The company that I worked for was run by mostly German immigrants. It was humiliating to have to work for Germans when I had fought against them during WWII and won. The foreman on the job was Willy. I reported to him and asked, “What am I supposed to know about this job?” I already knew more than I wanted to about how it got started. He took a look at me and then said “If Joe thinks he can dump anyone he wants to on me that he doesn’t know what to do with, he’s wrong.” We were not getting off to a good start. I had never worked under Willy before.

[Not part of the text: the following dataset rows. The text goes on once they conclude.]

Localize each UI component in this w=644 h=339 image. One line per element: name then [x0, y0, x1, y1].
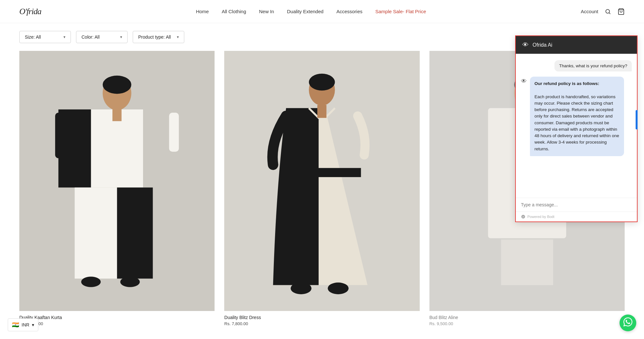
product-type-filter-label: Product type: All: [138, 34, 171, 40]
svg-rect-9: [75, 187, 117, 278]
product-price-2: Rs. 7,800.00: [224, 321, 419, 326]
svg-rect-10: [55, 113, 65, 158]
nav-all-clothing[interactable]: All Clothing: [222, 9, 246, 14]
svg-rect-8: [117, 187, 153, 278]
chat-messages[interactable]: Thanks, what is your refund policy? 👁 Ou…: [516, 54, 637, 198]
color-filter-label: Color: All: [82, 34, 100, 40]
account-link[interactable]: Account: [581, 9, 598, 14]
chat-header: 👁 Ofrida Ai: [516, 36, 637, 54]
whatsapp-button[interactable]: [620, 315, 636, 331]
nav-duality-extended[interactable]: Duality Extended: [287, 9, 323, 14]
svg-point-27: [521, 215, 525, 219]
product-image-1: [19, 51, 215, 311]
size-filter-label: Size: All: [25, 34, 41, 40]
svg-rect-11: [169, 113, 179, 152]
nav-sample-sale[interactable]: Sample Sale- Flat Price: [375, 9, 426, 14]
product-card-2[interactable]: Duality Blitz Dress Rs. 7,800.00: [224, 51, 419, 326]
svg-rect-26: [501, 240, 553, 285]
size-chevron-icon: ▾: [63, 35, 65, 39]
chat-message-input[interactable]: [521, 202, 632, 207]
product-name-1: Duality Kaaftan Kurta: [19, 315, 215, 320]
nav-home[interactable]: Home: [196, 9, 209, 14]
chat-title: Ofrida Ai: [533, 42, 552, 48]
header-actions: Account: [581, 8, 625, 15]
svg-rect-6: [91, 109, 143, 188]
color-filter[interactable]: Color: All ▾: [76, 31, 128, 43]
product-type-filter[interactable]: Product type: All ▾: [133, 31, 184, 43]
chat-eye-icon: 👁: [522, 41, 529, 49]
svg-point-5: [103, 76, 131, 94]
product-name-2: Duality Blitz Dress: [224, 315, 419, 320]
cart-button[interactable]: [618, 8, 625, 15]
svg-rect-12: [112, 108, 121, 121]
currency-flag: 🇮🇳: [12, 321, 19, 328]
svg-rect-19: [317, 105, 326, 118]
chat-side-bar: [636, 110, 638, 129]
header: O'frida Home All Clothing New In Duality…: [0, 0, 644, 23]
color-chevron-icon: ▾: [120, 35, 122, 39]
chat-user-message: Thanks, what is your refund policy?: [554, 60, 632, 71]
svg-point-21: [328, 283, 349, 294]
svg-point-13: [81, 277, 101, 287]
chat-input-area[interactable]: [516, 198, 637, 212]
size-filter[interactable]: Size: All ▾: [19, 31, 71, 43]
product-name-3: Bud Blitz Aline: [429, 315, 625, 320]
svg-rect-18: [283, 168, 361, 177]
product-type-chevron-icon: ▾: [177, 35, 179, 39]
search-button[interactable]: [605, 8, 611, 15]
chat-bot-text: Our refund policy is as follows: Each pr…: [530, 77, 624, 156]
product-image-2: [224, 51, 419, 311]
svg-line-1: [609, 13, 610, 14]
currency-code: INR: [22, 322, 29, 327]
currency-selector[interactable]: 🇮🇳 INR ▾: [8, 318, 38, 331]
powered-by-label: Powered by Bodt: [527, 215, 554, 219]
product-price-1: Rs. 7,800.00: [19, 321, 215, 326]
svg-point-0: [606, 9, 610, 13]
chat-widget: 👁 Ofrida Ai Thanks, what is your refund …: [515, 35, 638, 222]
whatsapp-icon: [623, 317, 632, 329]
chat-bot-body: Each product is handcrafted, so variatio…: [534, 94, 619, 151]
svg-point-14: [120, 277, 140, 287]
chat-powered-by: Powered by Bodt: [516, 212, 637, 221]
svg-point-20: [291, 283, 312, 294]
currency-chevron-icon: ▾: [32, 322, 34, 327]
main-nav: Home All Clothing New In Duality Extende…: [196, 9, 426, 14]
brand-logo[interactable]: O'frida: [19, 7, 41, 16]
chat-bot-eye-icon: 👁: [521, 78, 527, 85]
nav-new-in[interactable]: New In: [259, 9, 274, 14]
product-card-1[interactable]: Duality Kaaftan Kurta Rs. 7,800.00: [19, 51, 215, 326]
svg-point-17: [309, 74, 335, 91]
chat-bot-message-container: 👁 Our refund policy is as follows: Each …: [521, 77, 632, 156]
nav-accessories[interactable]: Accessories: [336, 9, 362, 14]
product-price-3: Rs. 9,500.00: [429, 321, 625, 326]
chat-bot-intro: Our refund policy is as follows:: [534, 81, 599, 86]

It’s customary for the brick layers to eat and store their tools in the shanty on the site. On this job I learned not to lay the brick with orange side facing out. In the shanty we sometimes traded stories. The other bricklayers wanted to know more about what I did in the American Army on other jobs. I was a Morse Code radio operator in the Combat Engineers and got two battle stars for being in the combat zone. But my most interesting job was after the war in Graves Registration, finding the American soldiers bodies that were buried by the Germans, disinter them, identify them, and bury the soldiers back in France. Of course I told them about some of my experiences. During one of these sessions Willy began telling us German Army stories. He monopolized the lunch time.

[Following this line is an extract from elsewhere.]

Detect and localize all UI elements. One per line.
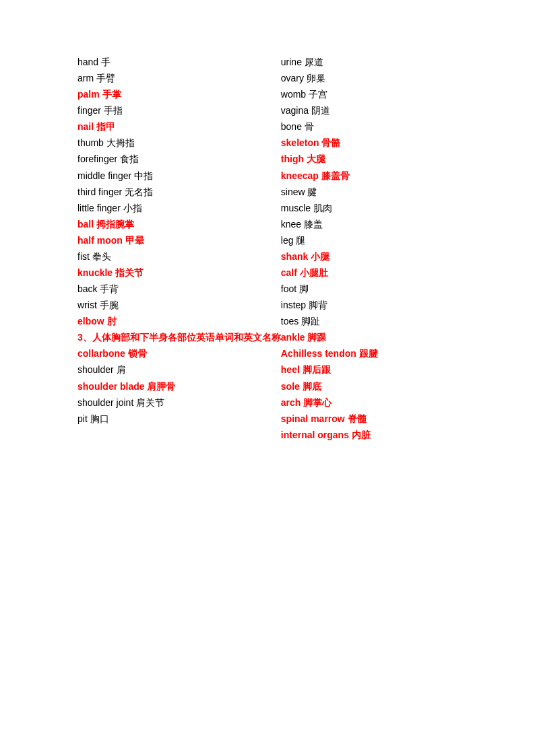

Willy said he was in a foxhole with all his ammunition when over the hill came two American tanks. He said, “I had two choices, surrender or run. I took off my ammo belts, left my rifle and ran like hell. I ran until I was out of breath. I stopped and fell down. I felt something sticky on my butt. I looked at my hand- it was blood. I’d been shot. I went to the medic. He asked, “How did you get shot back there?” I’m sure he knew. When Willy stopped talking I couldn’t resist a comment. “When I took Advanced Infantry Training while in the United States, they taught us that if we could ever get a tank in our rifle sights, well, it’s almost like being in heaven. You really had three choices. Number three was shoot at the tank.” Everyone laughed. He said, “You’re one to talk. All you did was pick bones!” Two days later I was sent to another job. Willy didn’t appreciate my analysis.

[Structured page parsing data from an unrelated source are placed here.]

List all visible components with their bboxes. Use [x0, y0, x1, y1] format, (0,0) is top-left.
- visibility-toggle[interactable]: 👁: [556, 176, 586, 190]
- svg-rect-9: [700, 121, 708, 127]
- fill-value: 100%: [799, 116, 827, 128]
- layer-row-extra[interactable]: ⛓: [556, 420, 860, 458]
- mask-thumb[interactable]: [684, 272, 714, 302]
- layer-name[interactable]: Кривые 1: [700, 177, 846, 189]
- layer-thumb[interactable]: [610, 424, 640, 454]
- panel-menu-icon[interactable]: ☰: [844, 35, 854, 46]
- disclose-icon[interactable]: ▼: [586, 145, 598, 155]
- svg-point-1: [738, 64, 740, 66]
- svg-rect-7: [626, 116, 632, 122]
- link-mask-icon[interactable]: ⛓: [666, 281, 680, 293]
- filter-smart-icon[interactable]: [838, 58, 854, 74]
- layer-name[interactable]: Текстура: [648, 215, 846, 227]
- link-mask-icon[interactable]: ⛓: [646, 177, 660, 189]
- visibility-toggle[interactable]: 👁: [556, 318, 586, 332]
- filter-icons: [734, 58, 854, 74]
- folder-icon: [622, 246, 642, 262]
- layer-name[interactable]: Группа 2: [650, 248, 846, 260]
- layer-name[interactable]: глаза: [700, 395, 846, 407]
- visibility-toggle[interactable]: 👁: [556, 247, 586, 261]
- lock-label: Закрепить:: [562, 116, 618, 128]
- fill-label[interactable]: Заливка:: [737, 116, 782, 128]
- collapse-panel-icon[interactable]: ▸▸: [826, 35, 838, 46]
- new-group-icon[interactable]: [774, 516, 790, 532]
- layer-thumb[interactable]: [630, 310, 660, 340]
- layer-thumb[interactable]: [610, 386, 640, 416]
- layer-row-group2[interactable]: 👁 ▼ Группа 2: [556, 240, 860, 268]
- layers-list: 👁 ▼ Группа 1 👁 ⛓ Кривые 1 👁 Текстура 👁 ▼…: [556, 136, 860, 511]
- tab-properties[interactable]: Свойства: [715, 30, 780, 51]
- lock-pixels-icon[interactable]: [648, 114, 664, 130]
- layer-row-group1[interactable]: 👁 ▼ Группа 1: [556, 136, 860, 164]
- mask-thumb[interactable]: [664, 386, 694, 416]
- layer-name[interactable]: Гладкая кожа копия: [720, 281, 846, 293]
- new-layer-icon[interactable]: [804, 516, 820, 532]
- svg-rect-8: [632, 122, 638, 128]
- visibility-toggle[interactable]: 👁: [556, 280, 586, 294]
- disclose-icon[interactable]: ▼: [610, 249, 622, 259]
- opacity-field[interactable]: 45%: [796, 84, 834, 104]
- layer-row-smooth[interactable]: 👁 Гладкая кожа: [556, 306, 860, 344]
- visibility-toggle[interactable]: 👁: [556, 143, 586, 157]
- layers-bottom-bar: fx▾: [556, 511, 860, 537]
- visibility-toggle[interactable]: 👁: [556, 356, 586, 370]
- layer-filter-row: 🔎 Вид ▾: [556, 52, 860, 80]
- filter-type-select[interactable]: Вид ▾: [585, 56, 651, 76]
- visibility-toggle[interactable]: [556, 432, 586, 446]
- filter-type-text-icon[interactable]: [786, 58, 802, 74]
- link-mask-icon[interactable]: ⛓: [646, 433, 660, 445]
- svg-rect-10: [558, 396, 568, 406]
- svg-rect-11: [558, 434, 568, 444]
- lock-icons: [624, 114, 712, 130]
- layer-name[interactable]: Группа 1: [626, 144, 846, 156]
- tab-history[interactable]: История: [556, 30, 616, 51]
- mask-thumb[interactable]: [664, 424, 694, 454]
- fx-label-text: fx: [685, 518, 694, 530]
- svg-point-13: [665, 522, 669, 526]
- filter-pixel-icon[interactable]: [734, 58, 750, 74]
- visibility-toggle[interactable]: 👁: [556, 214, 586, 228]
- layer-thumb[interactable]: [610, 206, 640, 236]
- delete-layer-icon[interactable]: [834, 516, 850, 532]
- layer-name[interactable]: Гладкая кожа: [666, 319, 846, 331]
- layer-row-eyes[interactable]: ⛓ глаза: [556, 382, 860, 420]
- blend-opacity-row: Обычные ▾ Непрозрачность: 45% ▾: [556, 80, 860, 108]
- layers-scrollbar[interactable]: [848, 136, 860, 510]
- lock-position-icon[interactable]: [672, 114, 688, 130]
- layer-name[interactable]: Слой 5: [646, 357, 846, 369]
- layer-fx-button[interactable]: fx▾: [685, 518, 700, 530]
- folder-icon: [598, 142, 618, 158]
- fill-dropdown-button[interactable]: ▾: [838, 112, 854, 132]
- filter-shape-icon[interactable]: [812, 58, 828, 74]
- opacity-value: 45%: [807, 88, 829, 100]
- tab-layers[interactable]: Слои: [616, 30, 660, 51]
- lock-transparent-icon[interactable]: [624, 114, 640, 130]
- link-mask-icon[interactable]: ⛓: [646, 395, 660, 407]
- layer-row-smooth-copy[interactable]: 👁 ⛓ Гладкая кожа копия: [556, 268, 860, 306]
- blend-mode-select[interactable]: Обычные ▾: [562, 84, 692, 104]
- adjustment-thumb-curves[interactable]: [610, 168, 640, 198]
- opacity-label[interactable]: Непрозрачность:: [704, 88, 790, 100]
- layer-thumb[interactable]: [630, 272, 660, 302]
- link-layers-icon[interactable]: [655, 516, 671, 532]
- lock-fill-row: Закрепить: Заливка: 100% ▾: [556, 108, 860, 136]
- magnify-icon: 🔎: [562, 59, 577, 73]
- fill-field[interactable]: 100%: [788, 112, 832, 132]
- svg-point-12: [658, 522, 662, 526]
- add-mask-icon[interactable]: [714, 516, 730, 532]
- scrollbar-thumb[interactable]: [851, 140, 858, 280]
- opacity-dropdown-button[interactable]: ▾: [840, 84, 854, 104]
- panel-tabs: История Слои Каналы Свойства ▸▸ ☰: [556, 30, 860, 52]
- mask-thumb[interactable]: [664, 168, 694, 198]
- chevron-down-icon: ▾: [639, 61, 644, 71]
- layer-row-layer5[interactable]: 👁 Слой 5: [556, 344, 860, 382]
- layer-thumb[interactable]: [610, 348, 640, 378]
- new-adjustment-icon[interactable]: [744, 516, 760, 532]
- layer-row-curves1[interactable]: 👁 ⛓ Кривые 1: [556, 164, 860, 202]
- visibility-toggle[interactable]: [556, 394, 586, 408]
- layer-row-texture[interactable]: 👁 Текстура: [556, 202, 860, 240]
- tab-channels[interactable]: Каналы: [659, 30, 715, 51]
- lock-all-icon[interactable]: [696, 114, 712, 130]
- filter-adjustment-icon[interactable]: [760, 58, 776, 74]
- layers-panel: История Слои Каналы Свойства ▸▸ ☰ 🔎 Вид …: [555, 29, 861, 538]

I got a call back when the job was almost done and it was time for the washing of the bricks. But Willy wasn’t there. It’s an important, dangerous and smelly job. The main goal was to eliminate any smears of mortar on the face brick. But the acid wash can also eat away at the joints in the wall. As varnish marries wood and brings out the wood grain so to the acid wash marries the brick and brings out the grain and colors. This was the last step for us. I worked again with Willy and became friends with him. I even tried to interview him. He had become Americanized and said “No one wants those stories anymore.”

The building was completed and landscaped, ready for occupancy. It was ironic that a building that my neighborhood was against ended up being my place of work. It’s amazing what one will do for a job. Now my neighborhood is in the shadow of that high rise. One of my neighbors even claims that living in the shadow of that building is causing his heating bill to be much higher. The Egan’s bar still stands at the corner of my block, always reminding me of the neighborhood that used to be.

The first time I heard that the building was called the Schneider Building was when I was told it was my new polling place. That’s a good German name, the name of some settlers in the area. But I can’t help thinking it would be more fitting if it were called “The Egan Building”.